Exercise data below:
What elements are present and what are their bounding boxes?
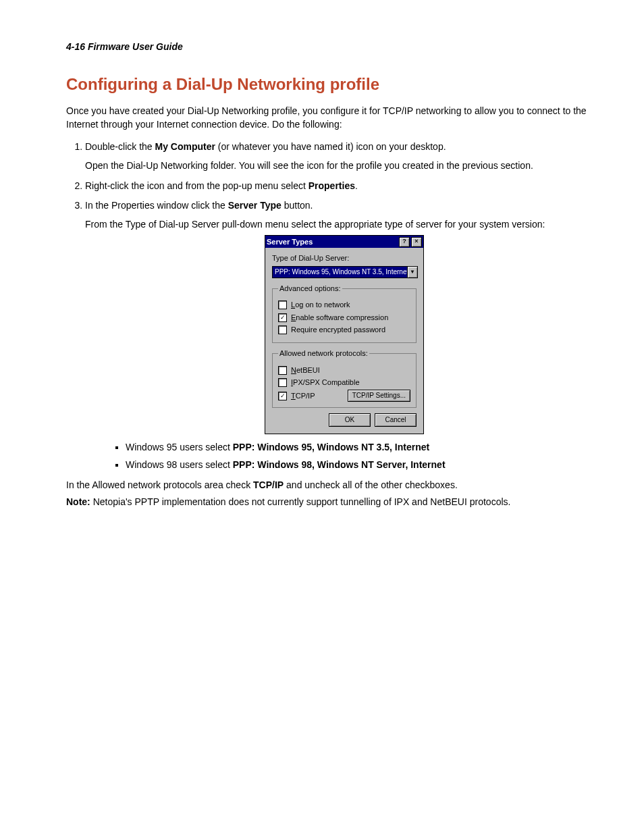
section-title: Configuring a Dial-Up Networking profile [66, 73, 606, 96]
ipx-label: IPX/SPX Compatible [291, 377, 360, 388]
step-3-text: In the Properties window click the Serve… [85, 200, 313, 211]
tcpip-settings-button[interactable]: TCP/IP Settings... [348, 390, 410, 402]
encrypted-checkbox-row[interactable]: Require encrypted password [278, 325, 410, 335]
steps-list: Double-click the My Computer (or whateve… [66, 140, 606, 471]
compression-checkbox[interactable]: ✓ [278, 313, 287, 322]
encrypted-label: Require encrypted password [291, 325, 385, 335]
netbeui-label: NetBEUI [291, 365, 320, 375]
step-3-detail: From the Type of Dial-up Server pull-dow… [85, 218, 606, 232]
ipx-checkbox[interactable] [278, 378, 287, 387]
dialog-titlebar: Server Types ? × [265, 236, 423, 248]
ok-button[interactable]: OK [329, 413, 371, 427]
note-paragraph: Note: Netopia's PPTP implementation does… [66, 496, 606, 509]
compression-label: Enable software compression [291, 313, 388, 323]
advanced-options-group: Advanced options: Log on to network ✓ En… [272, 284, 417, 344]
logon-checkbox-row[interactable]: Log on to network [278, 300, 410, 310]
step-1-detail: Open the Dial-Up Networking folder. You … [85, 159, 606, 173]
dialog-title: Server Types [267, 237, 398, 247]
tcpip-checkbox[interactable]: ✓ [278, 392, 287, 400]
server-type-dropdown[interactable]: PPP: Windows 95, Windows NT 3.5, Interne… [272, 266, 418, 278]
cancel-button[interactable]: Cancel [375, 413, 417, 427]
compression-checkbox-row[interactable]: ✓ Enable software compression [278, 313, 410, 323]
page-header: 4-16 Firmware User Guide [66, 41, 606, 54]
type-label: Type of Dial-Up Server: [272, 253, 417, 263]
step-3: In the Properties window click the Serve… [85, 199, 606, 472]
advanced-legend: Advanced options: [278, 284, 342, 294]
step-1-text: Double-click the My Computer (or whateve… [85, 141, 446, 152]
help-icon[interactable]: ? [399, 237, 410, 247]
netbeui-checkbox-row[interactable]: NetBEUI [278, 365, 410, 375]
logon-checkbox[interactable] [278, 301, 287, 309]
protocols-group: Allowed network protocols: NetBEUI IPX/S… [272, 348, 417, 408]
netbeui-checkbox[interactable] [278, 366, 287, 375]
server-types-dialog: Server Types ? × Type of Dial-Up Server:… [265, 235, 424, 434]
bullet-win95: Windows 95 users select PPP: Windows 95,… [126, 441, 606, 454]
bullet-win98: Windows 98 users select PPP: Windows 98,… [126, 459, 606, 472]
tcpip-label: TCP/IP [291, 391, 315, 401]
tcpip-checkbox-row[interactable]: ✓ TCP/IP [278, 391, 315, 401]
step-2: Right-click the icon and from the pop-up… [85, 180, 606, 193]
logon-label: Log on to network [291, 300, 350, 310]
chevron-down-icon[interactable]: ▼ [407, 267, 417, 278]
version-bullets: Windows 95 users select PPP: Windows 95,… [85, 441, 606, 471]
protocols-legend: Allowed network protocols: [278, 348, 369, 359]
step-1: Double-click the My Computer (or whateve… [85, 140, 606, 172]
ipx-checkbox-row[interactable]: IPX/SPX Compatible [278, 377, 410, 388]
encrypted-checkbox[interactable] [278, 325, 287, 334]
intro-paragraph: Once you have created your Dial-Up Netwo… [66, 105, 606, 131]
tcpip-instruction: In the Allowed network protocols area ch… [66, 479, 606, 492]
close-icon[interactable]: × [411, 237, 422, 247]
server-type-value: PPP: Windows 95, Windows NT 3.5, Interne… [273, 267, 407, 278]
End of Exercise data.
List the lines of the entries that include "whateve".

steps-list: Double-click the My Computer (or whateve… [66, 140, 606, 471]
step-1-text: Double-click the My Computer (or whateve… [85, 141, 446, 152]
step-1: Double-click the My Computer (or whateve… [85, 140, 606, 172]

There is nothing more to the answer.